The response has been overwhelmingly positive.  Since August, the division has converted almost 100 employees to being permanent homeworkers. A small number of staff remain based full-time in the office and sit at fixed desks, but the majority work flexibly.  The most common work pattern is to work three days in the office and two days at home, although this can vary from week to week depending on business need.  There have been very few new formal flexible working arrangements (typically only relating to a reduction in hours) requested as they are no longer needed. The way that people work in the office has also radically changed. Other than the office based staff who sit at fixed desks, no-one has a permanent desk or an office, including the CEO. This is deliberate to convey commitment and support for the initiative from the top.  The office is organised in neighbourhoods but employees can choose to sit anywhere.  Homeworkers and flexible workers all have laptops, and there is a standard IT set up which enables everyone to work anywhere in the office or at home just as easily.

Although the catalyst for introducing flexible working was the office move, the division fundamentally believes that offering flexible working makes employees happier, more productive, and a more loyal workforce.  They have already seen positive tangible benefits.  From a financial perspective reducing the real estate footprint will save around £500,000 on rental costs per year.  Many employees say they are more productive now, and there’s an upbeat positivity throughout the office.  Colleagues that rarely mixed before sit alongside one another and the Board are much more visible and approachable because they sit out on the open floor.  Employees describe it as feeling like they are working for an entirely different company.

Our Company’s move to our new office, culture and flexible working has been unquestionably the best development in the 13 years I have been with the organisation.

My team have responded magnificently, they feel more empowered and engaged in their daily roles and the business generally.
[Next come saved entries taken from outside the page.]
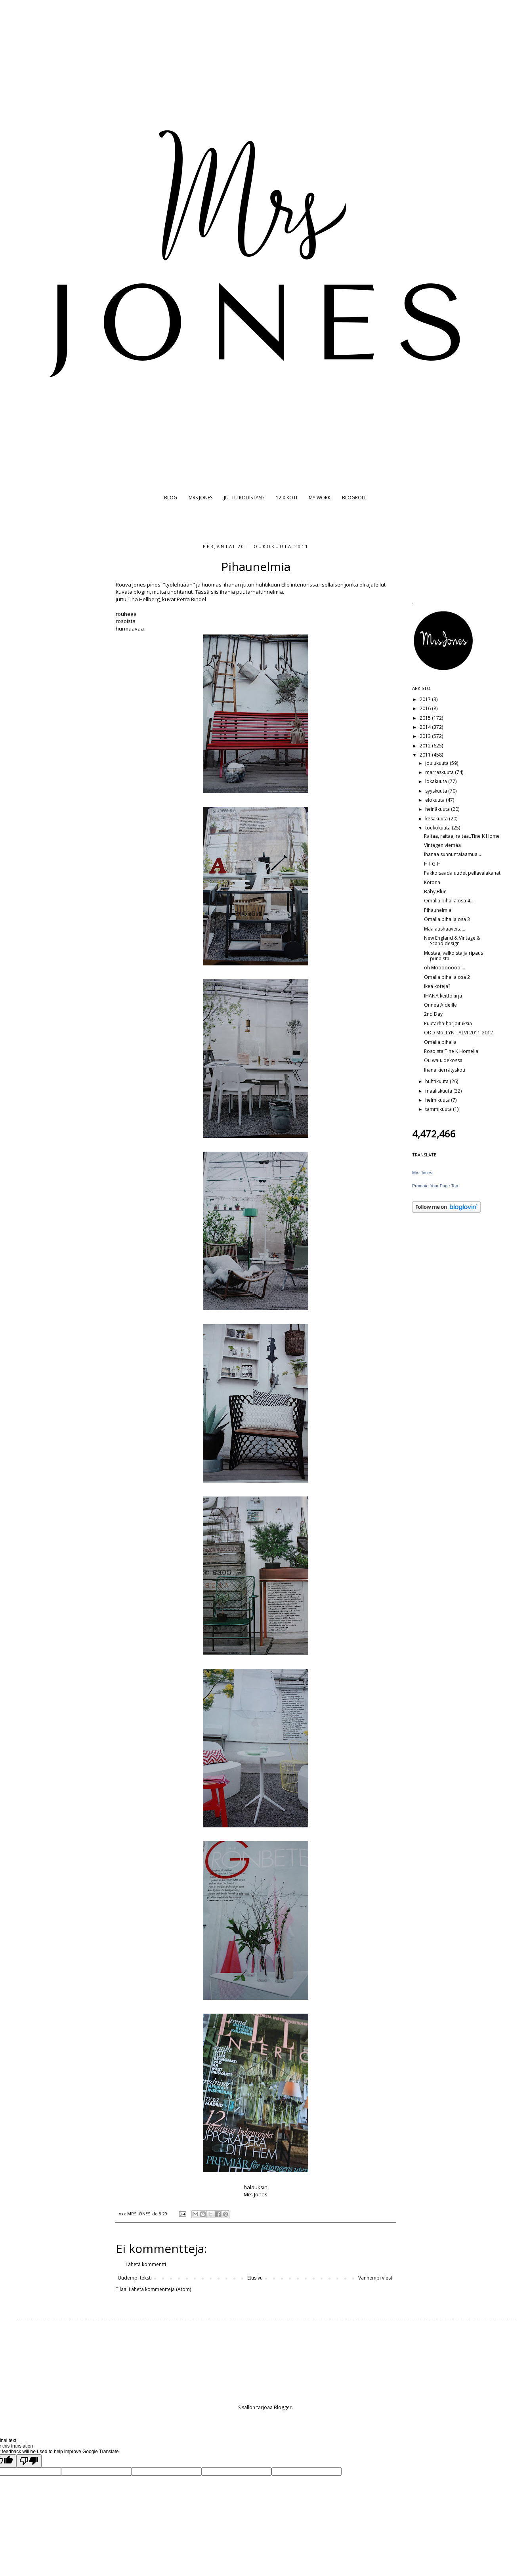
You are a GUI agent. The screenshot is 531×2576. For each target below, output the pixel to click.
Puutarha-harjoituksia (448, 1023)
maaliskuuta (439, 1090)
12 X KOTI (286, 497)
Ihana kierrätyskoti (444, 1069)
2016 (426, 708)
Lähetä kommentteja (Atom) (160, 2289)
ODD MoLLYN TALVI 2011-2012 (458, 1032)
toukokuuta (438, 827)
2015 (426, 718)
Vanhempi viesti (375, 2277)
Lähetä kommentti (146, 2264)
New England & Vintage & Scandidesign (452, 940)
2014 (426, 727)
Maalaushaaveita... (444, 928)
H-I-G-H (432, 863)
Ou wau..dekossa (443, 1060)
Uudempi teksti (135, 2277)
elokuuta (435, 800)
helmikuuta (438, 1100)
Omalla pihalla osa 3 (447, 919)
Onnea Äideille (440, 1004)
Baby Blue (435, 891)
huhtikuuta (437, 1081)
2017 (426, 699)
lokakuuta (436, 781)
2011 (426, 754)
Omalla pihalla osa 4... (449, 900)
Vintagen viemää (442, 845)
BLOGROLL (354, 497)
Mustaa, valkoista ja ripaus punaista (453, 956)
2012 (426, 745)
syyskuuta (436, 790)
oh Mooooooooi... (444, 967)
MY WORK (319, 497)
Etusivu (255, 2277)
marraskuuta (440, 772)
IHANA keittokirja (443, 995)
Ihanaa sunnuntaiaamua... (452, 854)
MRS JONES (200, 497)
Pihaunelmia (437, 910)
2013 (426, 736)
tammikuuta (439, 1109)
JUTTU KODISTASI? (244, 497)
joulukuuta (437, 763)
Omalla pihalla (440, 1042)
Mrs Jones (422, 1172)
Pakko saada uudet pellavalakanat (462, 872)
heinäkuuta (438, 809)
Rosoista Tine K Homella (451, 1051)
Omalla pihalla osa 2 (447, 977)
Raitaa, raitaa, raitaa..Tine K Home (462, 836)
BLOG (170, 497)
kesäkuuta (437, 818)
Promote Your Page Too (435, 1185)
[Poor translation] (29, 2460)
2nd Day (433, 1014)
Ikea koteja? (437, 986)
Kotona (432, 882)
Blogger (283, 2407)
There is more of a buzz, more of a can do attitude, which has led to improvements in pace and performance, with staff suggesting flexible working has improved their personal efficiency/output by about 20%.

Not only have I seen business improvements but flexible working has significantly improved our work life balance and morale. On a personal level I now regularly spend quality time with my youngest daughter in the evenings which makes us both happy. The bottom-line is that happy people make the best and most productive staff.